Ante esta situación, el sistema de protección del Presidente decidió resguardar a Donald Trump en el bunker que existe en la Casa Blanca para resguardar al mandatario en caso de ataques. Desde el 11 de septiembre de 2001, cuando ocurrió el atentado de las Torres Gemelas, que no se vivía un clima de tanta tensión en la casa de Gobierno estadounidense, por lo que decidieron apagar las luces del edificio, que quedó en absoluta oscuridad.

Este lunes, el asesor de Seguridad Nacional de la Casa Blanca, Robert O’Brien, rechazó “que haya un racismo sistémico”. “Creo que el 99,9 por ciento de nuestros agentes son buenos americanos, afirmó el funcionario en una entrevista con la CNN.
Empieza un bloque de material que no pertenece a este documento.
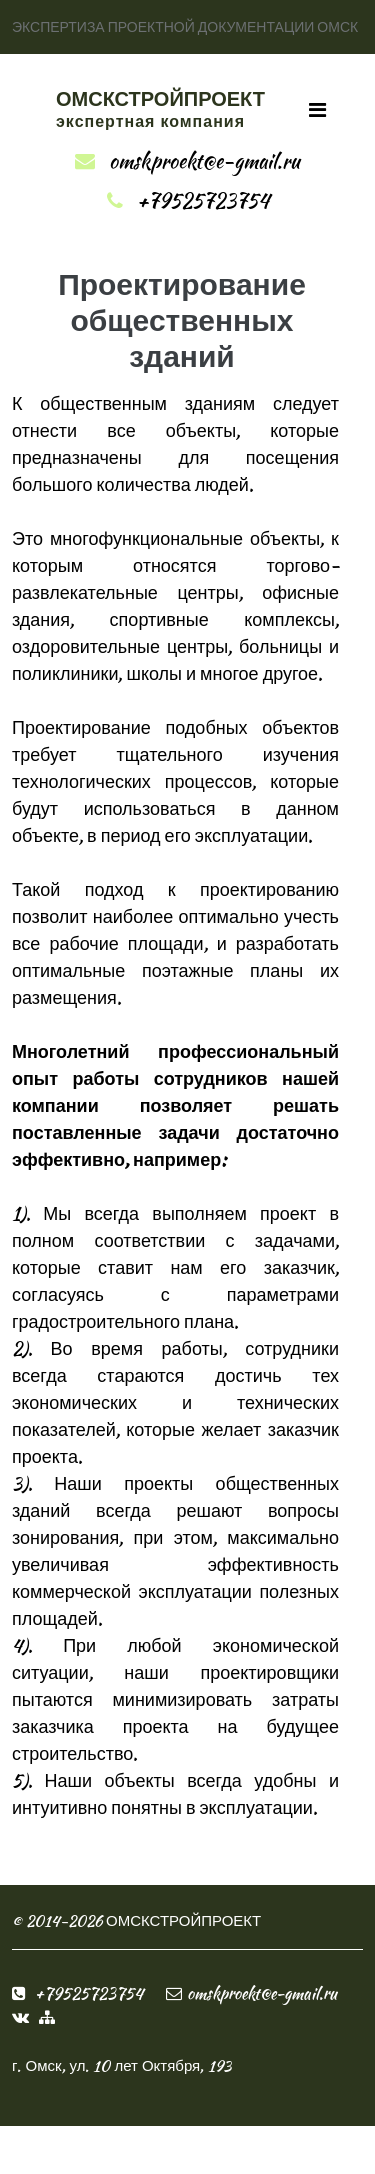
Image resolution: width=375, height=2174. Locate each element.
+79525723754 (203, 200)
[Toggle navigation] (317, 110)
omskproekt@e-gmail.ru (204, 160)
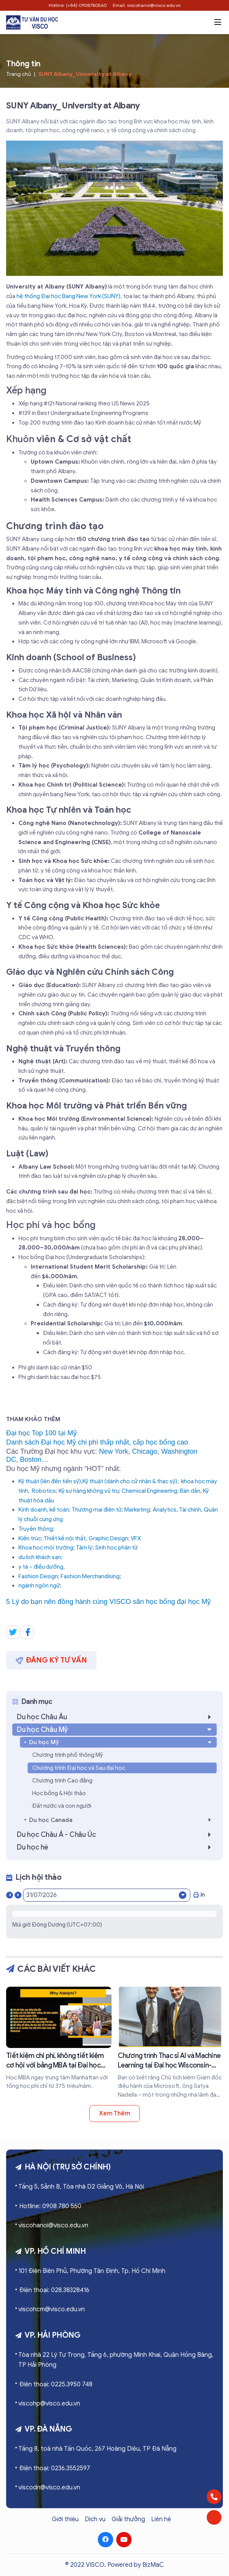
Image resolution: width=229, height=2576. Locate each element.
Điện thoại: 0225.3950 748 (55, 2384)
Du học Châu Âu (116, 1717)
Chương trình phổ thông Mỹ (67, 1754)
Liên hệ (161, 2519)
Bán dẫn (190, 1490)
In (199, 1894)
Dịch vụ (95, 2519)
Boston (30, 1459)
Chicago (144, 1451)
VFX (136, 1538)
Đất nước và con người (61, 1805)
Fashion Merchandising (90, 1576)
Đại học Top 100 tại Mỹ (41, 1433)
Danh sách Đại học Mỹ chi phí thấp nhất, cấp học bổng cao (97, 1442)
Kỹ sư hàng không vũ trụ (89, 1490)
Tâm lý (84, 1547)
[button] (218, 22)
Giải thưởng (128, 2519)
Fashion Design (38, 1576)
O’Brian recordó que muchos policías son afroamericanos, “hispanos” y asiáticos y dijo que cree “que son estadounidenses extraordinarios. Son mis héroes“. “Pero hay algunas manzanas podridas dentro que dan mala fama. Hay algunos malos policías que son racistas y hay policías que puede que no tengan la formación adecuada y hay otros que simplemente son malos policías que deben ser extirpados“, agregó.